Le recours à l’innovation a toujours été au cœur des préoccupations des acteurs de l’aide humanitaire, soucieux d’optimiser leur action. Quelques exemples historiques l’attestent, comme la création de la prothèse en bambou par Handicap International, le développement du Plumpy’ Nut par Nutriset en collaboration avec Action contre la Faim ou les Bladders développés par Oxfam pour l’alimentation d’urgence en eau. Depuis une dizaine d’années, les nouvelles technologies font une entrée en force dans le champ humanitaire, avec par exemple l’usage des NTIC dans la prise en charge médicale ou la gestion de crises, l’utilisation des drones, de l’imagerie satellite et des méga-données pour cartographier les zones vulnérables ou anticiper les prochains foyers d’épidémie, ou le développement de nouvelles manières de récolter de l’argent via les réseaux sociaux. Si les nouvelles technologies apportent une plus-value significative à l’action humanitaire, leurs usages laissent aussi présager de nouveaux enjeux et des risques non négligeables.
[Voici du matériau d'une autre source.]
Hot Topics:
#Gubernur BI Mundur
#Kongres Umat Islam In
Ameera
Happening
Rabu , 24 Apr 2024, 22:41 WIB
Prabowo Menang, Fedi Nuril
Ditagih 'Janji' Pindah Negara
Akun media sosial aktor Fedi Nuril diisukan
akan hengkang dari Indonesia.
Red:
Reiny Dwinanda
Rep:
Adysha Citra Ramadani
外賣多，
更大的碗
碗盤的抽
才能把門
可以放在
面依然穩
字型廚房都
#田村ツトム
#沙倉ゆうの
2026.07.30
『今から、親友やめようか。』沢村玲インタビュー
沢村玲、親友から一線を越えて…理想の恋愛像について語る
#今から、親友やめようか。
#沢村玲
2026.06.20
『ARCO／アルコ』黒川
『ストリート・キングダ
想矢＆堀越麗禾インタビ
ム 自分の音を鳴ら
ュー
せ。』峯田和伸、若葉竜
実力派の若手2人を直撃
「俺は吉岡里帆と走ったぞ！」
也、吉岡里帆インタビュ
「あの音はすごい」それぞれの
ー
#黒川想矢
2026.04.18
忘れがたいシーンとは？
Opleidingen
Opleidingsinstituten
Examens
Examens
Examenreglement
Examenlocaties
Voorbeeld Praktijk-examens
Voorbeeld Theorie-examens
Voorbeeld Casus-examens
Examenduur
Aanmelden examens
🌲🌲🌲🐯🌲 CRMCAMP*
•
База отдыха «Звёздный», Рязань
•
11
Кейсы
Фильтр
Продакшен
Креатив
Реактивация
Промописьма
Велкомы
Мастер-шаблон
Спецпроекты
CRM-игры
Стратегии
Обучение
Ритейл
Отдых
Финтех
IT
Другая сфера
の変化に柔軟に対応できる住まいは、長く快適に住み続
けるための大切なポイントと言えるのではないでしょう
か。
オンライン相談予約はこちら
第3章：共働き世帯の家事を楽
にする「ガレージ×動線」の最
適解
Certains usages des nouvelles technologies posent des questions cruciales sur le respect de l’impératif humanitaire de « ne pas nuire » (do no harm), notamment en ce qui concerne la protection des données et des personnes. Au-delà des questions éthiques, le secteur de l’humanitaire représente un potentiel de développement économique considérable pour une industrie technologique en recherche de partenaires de marque afin de soigner son image. Il est donc essentiel de se pencher sur un modèle économique qui puisse garantir l’accès aux nouvelles technologies pour les plus vulnérables et préserver l’indépendance d’action et de décision des acteurs humanitaires par rapport au secteur privé. L’accélération prodigieuse de la transformation numérique à laquelle nous assistons constitue à la fois une formidable opportunité et un puissant facteur de déstabilisation. L’introduction de nouvelles approches peut avoir des conséquences non attendues qu’ils convient de bien prendre en compte dans une politique d’innovation. Enfin, la culture du risque et l’acceptation d’un échec potentiel sont des moteurs forts du secteur de l’innovation qui s’accommodent mal avec les contextes humanitaires où les conséquences d’un mauvais choix peuvent être désastreuses.
L’objectif de ce numéro sur les nouvelles technologies est de prendre le recul nécessaire pour réfléchir à la notion d’innovation et de progrès, deux concepts qui sont souvent utilisés de manière interchangeable. Pourtant, nos usages de l’innovation – et par conséquent des nouvelles technologies – prolongent-ils l’idée de progrès ou s’en détournent-ils ? Qu’est-ce qui, dans l’innovation actuelle, peut être gage de progrès dans les interventions humanitaires ? D’un point de vue organisationnel, quels sont les effets directs ou indirects de l’utilisation des nouvelles technologies pour les acteurs de la solidarité internationale ? Ces questionnements paraissent d’autant plus importants que le discours sur l’innovation semble se focaliser sur les résultats et les produits issus de la démarche en s’abstenant d’une réflexion sur le sens et les moteurs de la dynamique.